Acórdão de 2º Grau

Contra a Mulher 0000604-25.2014.8.18.0088


Ementa

EMENTA: PENAL E PROCESSUAL PENAL – APELAÇÃO CRIMINAL – SENTENÇA CONDENATÓRIA – RECURSO EXCLUSIVAMENTE DEFENSIVO – LESÃO CORPORAL EM AMBIENTE DOMÉSTICO (ART. 129, §9º, DO CP) – DESCLASSIFICAÇÃO PARA VIAS DE FATO (ART. 21 DA LCP) – REJEIÇÃO – ACERVO PROBATÓRIO SUFICIENTE À MANUTENÇÃO DA CONDENAÇÃO – RECURSO IMPROVIDO. I. CASO EM EXAME. 1 Apelação Criminal interposta pelo acusado contra a sentença proferida pelo MM Juiz de Direito da Vara Única da Comarca de Capitão de Campos/PI que o condenou à pena de 03 (três) meses de detenção, omisso quanto à fixação do regime inicial, concedendo-lhe o direito de recorrer em liberdade e sendo, ainda, beneficiado com a suspensão condicional da pena, pela prática do delito tipificado no art. 129, §9º, do Código Penal (lesão corporal em ambiente doméstico).

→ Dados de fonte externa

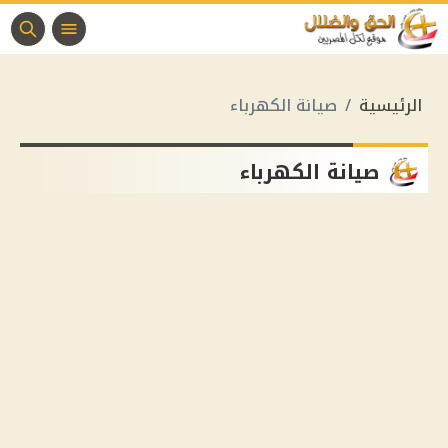
الرئيسية
صيانة الكهرباء
صيانة الكهرباء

II. QUESTÃO EM DISCUSSÃO. 2 O recurso objetiva, tão somente, a desclassificação delitiva para vias de fato (art. 21 da Lei das Contravenções Penais). III. RAZÕES DE DECIDIR. 3 Por força da comprovação extreme de dúvidas acerca da materialidade, autoria e tipicidade delitivas, torna-se inviável acolher o pleito desclassificatório; IV. DISPOSITIVO E TESE. 4 Recurso conhecido e improvido. (TJPI - APELAÇÃO CRIMINAL 0000604-25.2014.8.18.0088 - Relator: PEDRO DE ALCANTARA DA SILVA MACEDO - 1ª Câmara Especializada Criminal - Data 13/03/2026 )

Acórdão

PODER JUDICIÁRIO DO ESTADO DO PIAUÍ
TRIBUNAL DE JUSTIÇA DO ESTADO DO PIAUÍ

1ª Câmara Especializada Criminal

Apelação Criminal Nº 0000604-25.2014.8.18.0088 / Vara Única da Comarca de Capitão de Campos.

Processo de Origem Nº 0000604-25.2014.8.18.0088 (Ação Penal).

Apelante: José Pereira Memória (RÉU SOLTO).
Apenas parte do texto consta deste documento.